Hoi,
Return on investment is in our context all too arbitrary. Ask yourself; is
investing in gender gap important but does it make the best return on
investment. At the time I invested in documenting every person who died in
Wikidata. It was a good investment because now people have taken over from
me. Now at years end they use Wikidata to know who the "famous" people are.

The question is not bang for the buck. The question is where are we weak
and how can we change this. My current project is adding information about
the nobility, the monarchs of particularly Asia. I am learning as I am
doing this and I blog about it. All the investments in students working on
Wikipedia does not make the quality of the subjects I write about better.
Many of the stuff I am involved with has a point of view that I find is
hardly neutral. It is however not the subjects students are taught.

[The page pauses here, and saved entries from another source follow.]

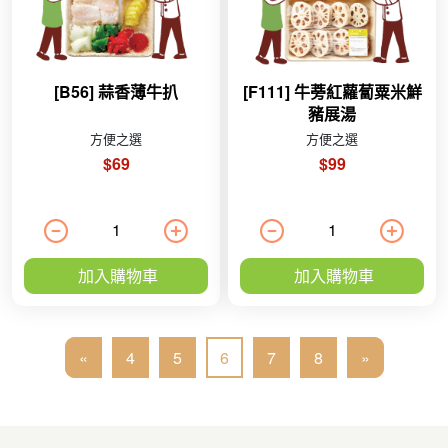
[B56] 蒜香薄牛扒
[F111] 牛蒡紅蘿蔔粟米鮮
豬展湯
方便之選
方便之選
$69
$99
加入購物車
加入購物車
«
4
5
6
7
8
»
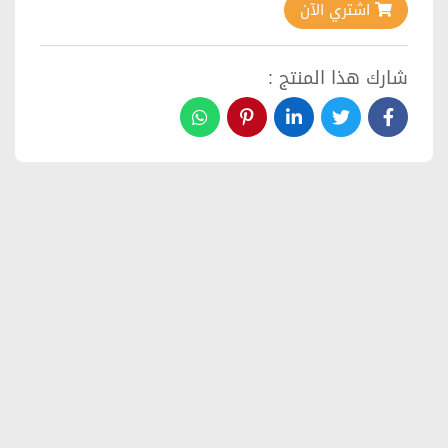
اشتري الآن
شارك هذا المنتج :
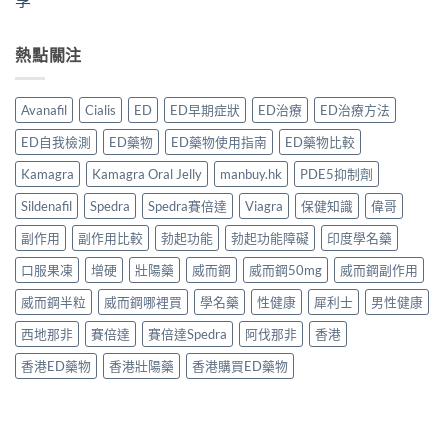
熱點關注
Avanafil
Cialis
ED
ED早期症狀
ED治療
ED治療方法
ED自我檢測
ED藥物
ED藥物使用指南
ED藥物比較
Kamagra
Kamagra Oral Jelly
manbuy.hk
PDE5抑制劑
Sildenafil
Spedra
Spedra賽倍達
Viagra
保健知識
偉哥
副作用
副作用比較
勃起功能
勃起功能障礙
印度學名藥
口服果凍
增硬
壯陽藥
威而鋼
威而鋼50mg
威而鋼副作用
威而鋼半粒
威而鋼哪裡買
學名藥
性健康
犀利士
男性健康
西地那非
賽倍達
賽倍達Spedra
阿伐那非
香港
香港ED藥物
香港壯陽藥
香港購買ED藥物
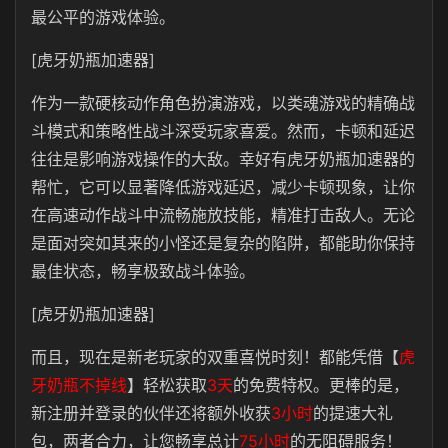
最公平的游戏体验。
[虎牙奶瓶加速器]
作为一款硬核动作角色扮演游戏，以类魂游戏的精确战
斗模式和策略性战斗深受玩家喜爱。然而，卡顿和延迟
往往是影响游戏操作的大敌。幸好有虎牙奶瓶加速器的
帮忙，它可以显著降低游戏延迟，减少卡顿现象，让你
在高速动作战斗中流畅施放技能，精准打击敌人。无论
是面对突如其来的小怪还是复杂的陷阱，都能助你保持
最佳状态，畅享极致战斗体验。
[虎牙奶瓶加速器]
而且，现在是新老玩家的双重喜悦时刻！都能凭借【
虎
牙奶瓶不掉线
】轻松获取
3天
的免费特权。更棒的是，
新注册并登录的伙伴还将额外收获
3小时
的提速大礼
包，两者合力，让您畅享总计
75小时
的无阻碍服务！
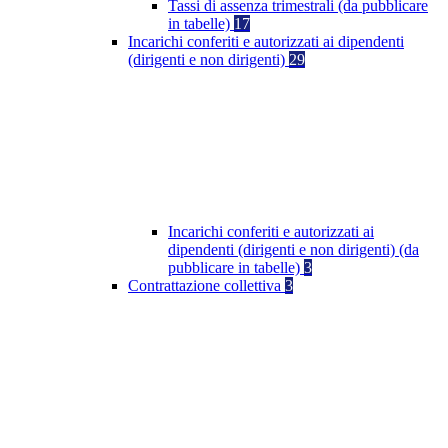
Tassi di assenza trimestrali (da pubblicare
in tabelle)
17
Incarichi conferiti e autorizzati ai dipendenti
(dirigenti e non dirigenti)
29
Incarichi conferiti e autorizzati ai
dipendenti (dirigenti e non dirigenti) (da
pubblicare in tabelle)
3
Contrattazione collettiva
3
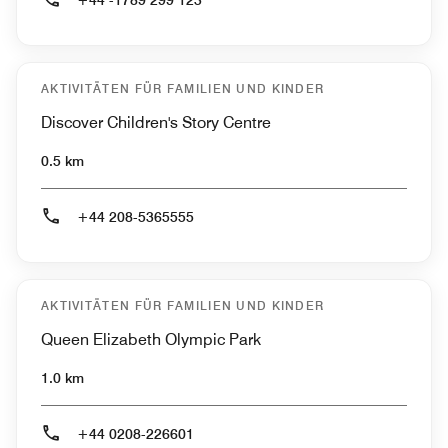
+44 -1789 299 123
AKTIVITÄTEN FÜR FAMILIEN UND KINDER
Discover Children's Story Centre
0.5 km
+44 208-5365555
AKTIVITÄTEN FÜR FAMILIEN UND KINDER
Queen Elizabeth Olympic Park
1.0 km
+44 0208-226601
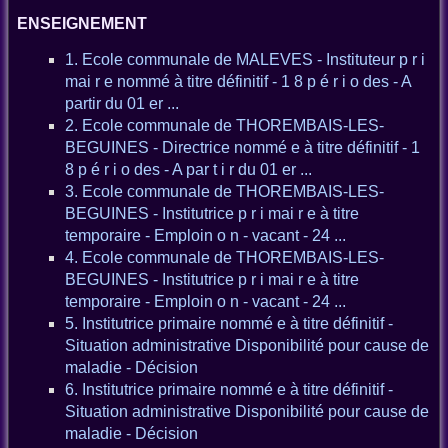
ENSEIGNEMENT
1. Ecole communale de MALEVES - Instituteur p r i
mai r e nommé à titre définitif - 1 8 p é r i o des - A
partir du 01 er ...
2. Ecole communale de THOREMBAIS-LES-
BEGUINES - Directrice nommé e à titre définitif - 1
8 p é r i o des - A par t i r du 01 er ...
3. Ecole communale de THOREMBAIS-LES-
BEGUINES - Institutrice p r i mai r e à titre
temporaire - Emploin o n - vacant - 24 ...
4. Ecole communale de THOREMBAIS-LES-
BEGUINES - Institutrice p r i mai r e à titre
temporaire - Emploin o n - vacant - 24 ...
5. Institutrice primaire nommé e à titre définitif -
Situation administrative Disponibilité pour cause de
maladie - Décision
6. Institutrice primaire nommé e à titre définitif -
Situation administrative Disponibilité pour cause de
maladie - Décision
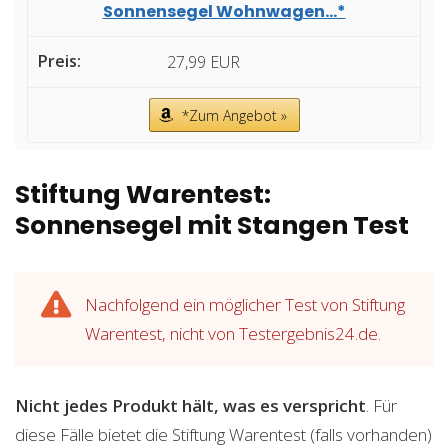
Sonnensegel Wohnwagen...*
27,99 EUR
*Zum Angebot »
Stiftung Warentest:
Sonnensegel mit Stangen Test
Nachfolgend ein möglicher Test von Stiftung
Warentest, nicht von Testergebnis24.de.
Nicht jedes Produkt hält, was es verspricht
. Für
diese Fälle bietet die Stiftung Warentest (falls vorhanden)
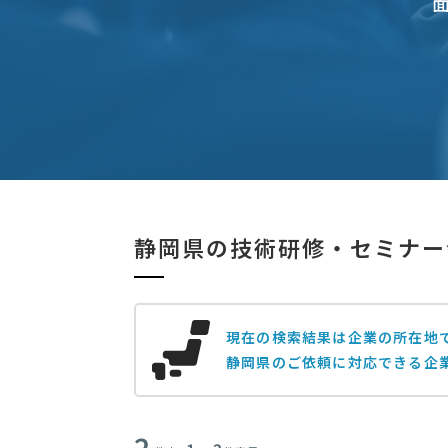
静岡県の技術研修・セミナー
現在の検索結果は企業の所在地
静岡県のご依頼に対応できる企
2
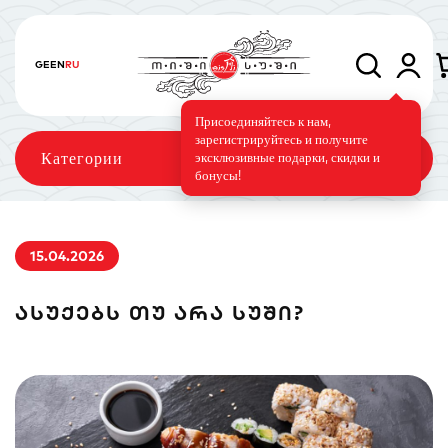
GE
EN
RU
Присоединяйтесь к нам,
зарегистрируйтесь и получите
Категории
эксклюзивные подарки, скидки и
бонусы!
15.04.2026
Сеты
Роллы
Запечённые роллы
ᲐᲡᲣᲥᲔᲑᲡ ᲗᲣ ᲐᲠᲐ ᲡᲣᲨᲘ?
Суши-торт
Фирменные
Вегетарианское меню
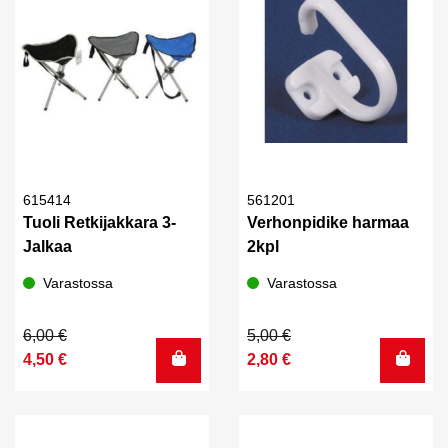
615414
561201
Tuoli Retkijakkara 3-
Verhonpidike harmaa
Jalkaa
2kpl
Varastossa
Varastossa
Alkuperäinen
Nykyinen
Alkuperäinen
Nykyinen
6,00
€
5,00
€
hinta
hinta
hinta
hinta
4,50
€
2,80
€
oli:
on:
oli:
on:
6,00 €.
4,50 €.
5,00 €.
2,80 €.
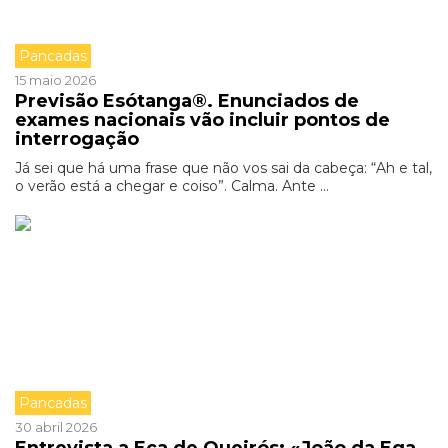
Pancadas
15 maio 2026
Previsão Esótanga®. Enunciados de
exames nacionais vão incluir pontos de
interrogação
Já sei que há uma frase que não vos sai da cabeça: “Ah e tal,
o verão está a chegar e coiso”. Calma. Ante ...
Pancadas
30 abril 2026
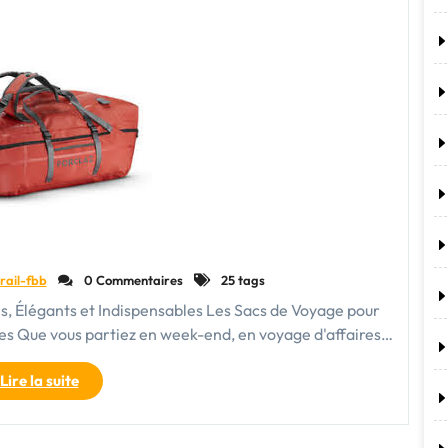
pour
Homme
:
Style
et
Praticité
Réunis"
rail-fbb
0 Commentaires
25 tags
, Élégants et Indispensables Les Sacs de Voyage pour
es Que vous partiez en week-end, en voyage d'affaires…
"Les
Lire la suite
Sacs
de
Voyage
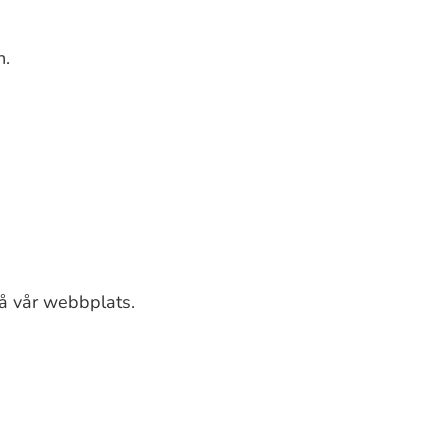
n.
på vår webbplats.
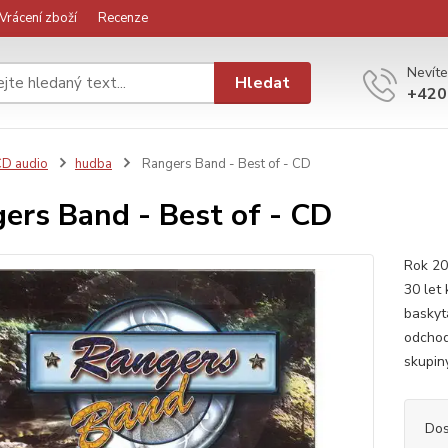
Vrácení zboží
Recenze
Nevíte
Hledat
+420
D audio
hudba
Rangers Band - Best of - CD
ers Band - Best of - CD
Rok 201
30 let 
baskyt
odchod
skupin
Dos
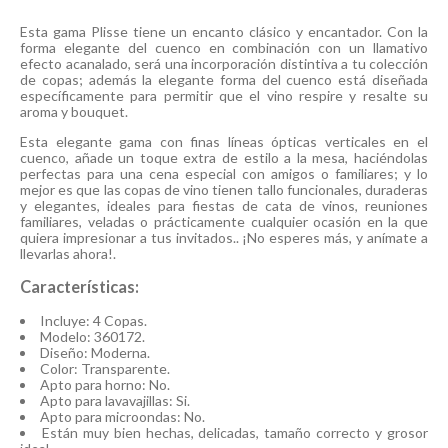
Esta gama Plisse tiene un encanto clásico y encantador. Con la
forma elegante del cuenco en combinación con un llamativo
efecto acanalado, será una incorporación distintiva a tu colección
de copas; además la elegante forma del cuenco está diseñada
específicamente para permitir que el vino respire y resalte su
aroma y bouquet.
Esta elegante gama con finas líneas ópticas verticales en el
cuenco, añade un toque extra de estilo a la mesa, haciéndolas
perfectas para una cena especial con amigos o familiares; y lo
mejor es que las copas de vino tienen tallo funcionales, duraderas
y elegantes, ideales para fiestas de cata de vinos, reuniones
familiares, veladas o prácticamente cualquier ocasión en la que
quiera impresionar a tus invitados.. ¡No esperes más, y anímate a
llevarlas ahora!.
Características:
Incluye: 4 Copas.
Modelo: 360172.
Diseño: Moderna.
Color: Transparente.
Apto para horno: No.
Apto para lavavajillas: Si.
Apto para microondas: No.
Están muy bien hechas, delicadas, tamaño correcto y grosor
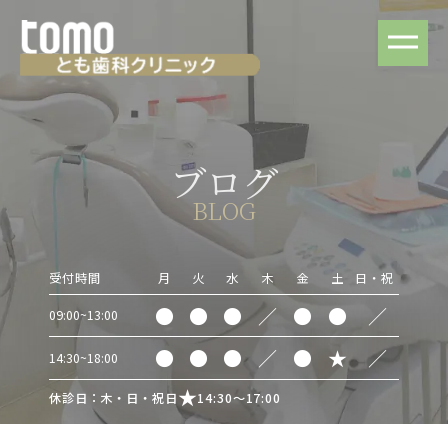
ブログ
BLOG
受付時間
月
火
水
木
金
土
日・祝
●
●
●
／
●
●
／
09:00~13:00
●
●
●
／
●
★
／
14:30~18:00
休診日：木・日・祝日
14:30～17:00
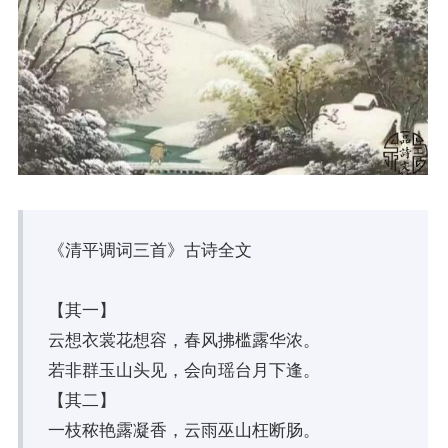
《清平调词三首》古诗全文
【其一】
云想衣裳花想容，春风拂槛露华浓。
若非群玉山头见，会向瑶台月下逢。
【其二】
一枝秾艳露凝香，云雨巫山枉断肠。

When a chapter, a community finds that a specific area is important to
them, they should be able to do so. Their relevance and work / investment
is not to be mistaken for a provable "return on investment". Because of the
gender gap I do give more time to the women I find. That awareness is
something you cannot measure but it does have a bearing. People with proper
historic knowledge could do much more; they would study the relationship
between marriages and peace between countries when they are ruled by
monarchs. They would bring this out. At this time we do not even have many
of the important battles and wars from the past... I am not saying this is
more important but it paints the picture.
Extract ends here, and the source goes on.